=== Source data ===

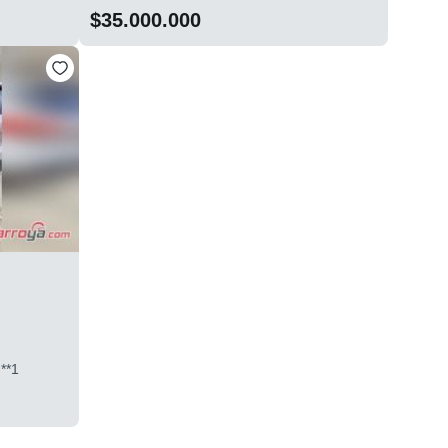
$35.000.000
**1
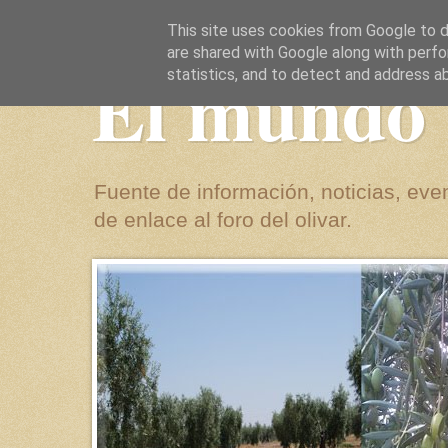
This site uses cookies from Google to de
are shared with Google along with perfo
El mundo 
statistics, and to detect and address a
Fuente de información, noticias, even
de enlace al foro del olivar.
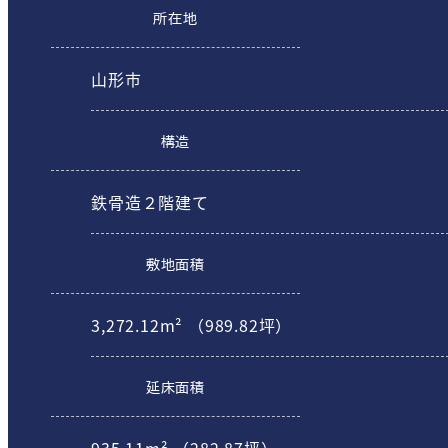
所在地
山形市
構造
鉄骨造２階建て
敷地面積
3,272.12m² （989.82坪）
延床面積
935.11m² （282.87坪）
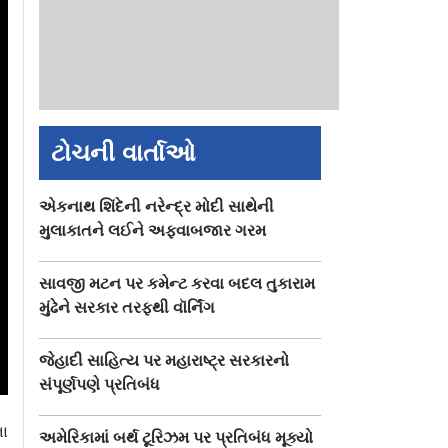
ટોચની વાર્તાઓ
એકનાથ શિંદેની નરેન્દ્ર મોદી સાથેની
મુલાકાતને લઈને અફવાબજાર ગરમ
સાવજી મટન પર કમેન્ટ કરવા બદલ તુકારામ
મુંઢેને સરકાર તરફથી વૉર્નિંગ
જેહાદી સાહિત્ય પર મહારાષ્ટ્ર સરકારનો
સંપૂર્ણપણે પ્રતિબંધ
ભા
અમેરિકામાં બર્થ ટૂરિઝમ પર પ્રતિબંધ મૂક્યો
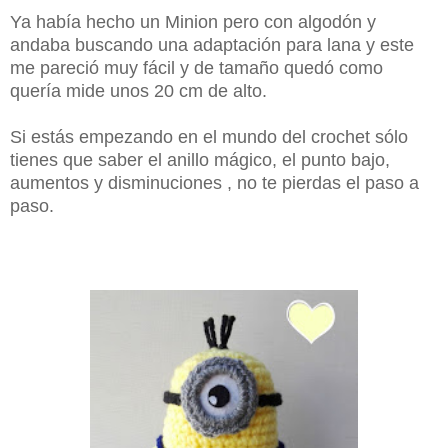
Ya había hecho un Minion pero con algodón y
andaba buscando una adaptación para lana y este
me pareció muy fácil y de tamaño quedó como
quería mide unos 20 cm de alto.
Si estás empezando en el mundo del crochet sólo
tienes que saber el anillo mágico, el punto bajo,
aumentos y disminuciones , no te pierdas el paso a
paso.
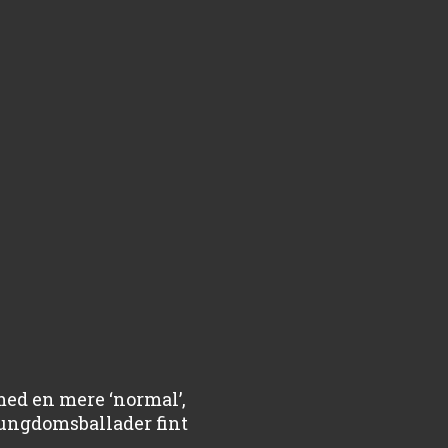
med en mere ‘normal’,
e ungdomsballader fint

===
=== Source data ===

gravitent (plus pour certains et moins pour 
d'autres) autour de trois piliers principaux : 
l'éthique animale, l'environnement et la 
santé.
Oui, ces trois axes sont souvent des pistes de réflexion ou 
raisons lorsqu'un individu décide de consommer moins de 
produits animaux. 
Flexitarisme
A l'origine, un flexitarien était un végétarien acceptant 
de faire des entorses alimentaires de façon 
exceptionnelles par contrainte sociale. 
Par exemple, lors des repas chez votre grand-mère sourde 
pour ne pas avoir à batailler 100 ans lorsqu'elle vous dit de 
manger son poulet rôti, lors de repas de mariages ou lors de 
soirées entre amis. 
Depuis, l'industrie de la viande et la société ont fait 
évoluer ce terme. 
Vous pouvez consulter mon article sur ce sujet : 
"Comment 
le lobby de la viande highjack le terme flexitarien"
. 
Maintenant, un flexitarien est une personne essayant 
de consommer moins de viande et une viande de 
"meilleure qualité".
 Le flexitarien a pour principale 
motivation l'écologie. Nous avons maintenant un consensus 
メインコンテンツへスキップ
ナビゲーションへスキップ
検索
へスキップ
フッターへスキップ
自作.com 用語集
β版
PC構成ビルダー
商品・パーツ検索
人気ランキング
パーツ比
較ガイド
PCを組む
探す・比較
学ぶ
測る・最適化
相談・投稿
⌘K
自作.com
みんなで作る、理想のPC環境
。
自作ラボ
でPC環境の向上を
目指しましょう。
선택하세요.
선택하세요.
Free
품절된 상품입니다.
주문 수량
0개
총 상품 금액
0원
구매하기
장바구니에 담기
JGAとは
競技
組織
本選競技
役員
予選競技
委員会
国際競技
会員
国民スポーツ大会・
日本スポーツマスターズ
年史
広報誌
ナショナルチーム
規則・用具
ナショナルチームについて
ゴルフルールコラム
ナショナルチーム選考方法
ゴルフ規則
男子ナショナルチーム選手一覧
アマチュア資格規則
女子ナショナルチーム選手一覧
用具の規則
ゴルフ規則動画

===

#### [Your goal]
Copy out each line of the data where the string "mundo" appears.

#### [Answer section]
El mundo 
Si estás empezando en el mundo del crochet sólo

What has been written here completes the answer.